→ **EXERCISE INSTRUCTIONS**: Line by line, return the material below exactly as it reads.

→ **PROVIDED INFORMATION**:
▬▬▬▬▬▬

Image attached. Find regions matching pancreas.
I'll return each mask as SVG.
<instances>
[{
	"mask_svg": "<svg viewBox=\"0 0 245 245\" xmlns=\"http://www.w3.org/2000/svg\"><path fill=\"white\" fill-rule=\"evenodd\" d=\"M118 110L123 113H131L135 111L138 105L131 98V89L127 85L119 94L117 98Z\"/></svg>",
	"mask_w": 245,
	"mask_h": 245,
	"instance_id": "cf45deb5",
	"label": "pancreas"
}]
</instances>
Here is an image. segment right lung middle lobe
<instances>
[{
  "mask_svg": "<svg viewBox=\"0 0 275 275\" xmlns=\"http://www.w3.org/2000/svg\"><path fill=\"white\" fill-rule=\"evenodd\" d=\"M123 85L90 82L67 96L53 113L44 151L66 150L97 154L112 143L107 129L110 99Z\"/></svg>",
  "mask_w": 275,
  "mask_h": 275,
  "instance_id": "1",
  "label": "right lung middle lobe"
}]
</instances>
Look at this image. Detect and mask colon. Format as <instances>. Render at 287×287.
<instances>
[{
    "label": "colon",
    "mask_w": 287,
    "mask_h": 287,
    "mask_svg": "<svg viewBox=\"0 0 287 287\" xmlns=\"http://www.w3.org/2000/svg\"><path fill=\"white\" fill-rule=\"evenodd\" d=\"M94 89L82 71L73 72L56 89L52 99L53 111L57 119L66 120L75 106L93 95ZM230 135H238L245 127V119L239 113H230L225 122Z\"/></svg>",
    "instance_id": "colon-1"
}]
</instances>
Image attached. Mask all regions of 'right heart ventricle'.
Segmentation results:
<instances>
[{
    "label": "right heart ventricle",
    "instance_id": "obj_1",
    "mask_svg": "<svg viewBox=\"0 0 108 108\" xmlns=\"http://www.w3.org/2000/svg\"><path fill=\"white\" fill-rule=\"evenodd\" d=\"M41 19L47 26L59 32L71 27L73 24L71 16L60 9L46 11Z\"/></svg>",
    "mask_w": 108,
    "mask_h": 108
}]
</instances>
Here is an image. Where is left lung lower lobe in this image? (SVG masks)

▬▬▬▬▬▬

→ **EXPECTED ANSWER**:
Image attached. Find regions matching pancreas.
I'll return each mask as SVG.
<instances>
[{
	"mask_svg": "<svg viewBox=\"0 0 245 245\" xmlns=\"http://www.w3.org/2000/svg\"><path fill=\"white\" fill-rule=\"evenodd\" d=\"M118 110L123 113H131L135 111L138 105L131 98V89L127 85L119 94L117 98Z\"/></svg>",
	"mask_w": 245,
	"mask_h": 245,
	"instance_id": "cf45deb5",
	"label": "pancreas"
}]
</instances>
Here is an image. segment right lung middle lobe
<instances>
[{
  "mask_svg": "<svg viewBox=\"0 0 275 275\" xmlns=\"http://www.w3.org/2000/svg\"><path fill=\"white\" fill-rule=\"evenodd\" d=\"M123 85L90 82L67 96L53 113L44 151L66 150L97 154L112 143L107 129L110 99Z\"/></svg>",
  "mask_w": 275,
  "mask_h": 275,
  "instance_id": "1",
  "label": "right lung middle lobe"
}]
</instances>
Look at this image. Detect and mask colon. Format as <instances>. Render at 287×287.
<instances>
[{
    "label": "colon",
    "mask_w": 287,
    "mask_h": 287,
    "mask_svg": "<svg viewBox=\"0 0 287 287\" xmlns=\"http://www.w3.org/2000/svg\"><path fill=\"white\" fill-rule=\"evenodd\" d=\"M94 89L82 71L73 72L56 89L52 99L53 111L57 119L66 120L75 106L93 95ZM230 135H238L245 127V119L239 113H230L225 122Z\"/></svg>",
    "instance_id": "colon-1"
}]
</instances>
Image attached. Mask all regions of 'right heart ventricle'.
Segmentation results:
<instances>
[{
    "label": "right heart ventricle",
    "instance_id": "obj_1",
    "mask_svg": "<svg viewBox=\"0 0 108 108\" xmlns=\"http://www.w3.org/2000/svg\"><path fill=\"white\" fill-rule=\"evenodd\" d=\"M41 19L47 26L59 32L71 27L73 24L71 16L60 9L46 11Z\"/></svg>",
    "mask_w": 108,
    "mask_h": 108
}]
</instances>
Here is an image. Where is left lung lower lobe in this image? (SVG masks)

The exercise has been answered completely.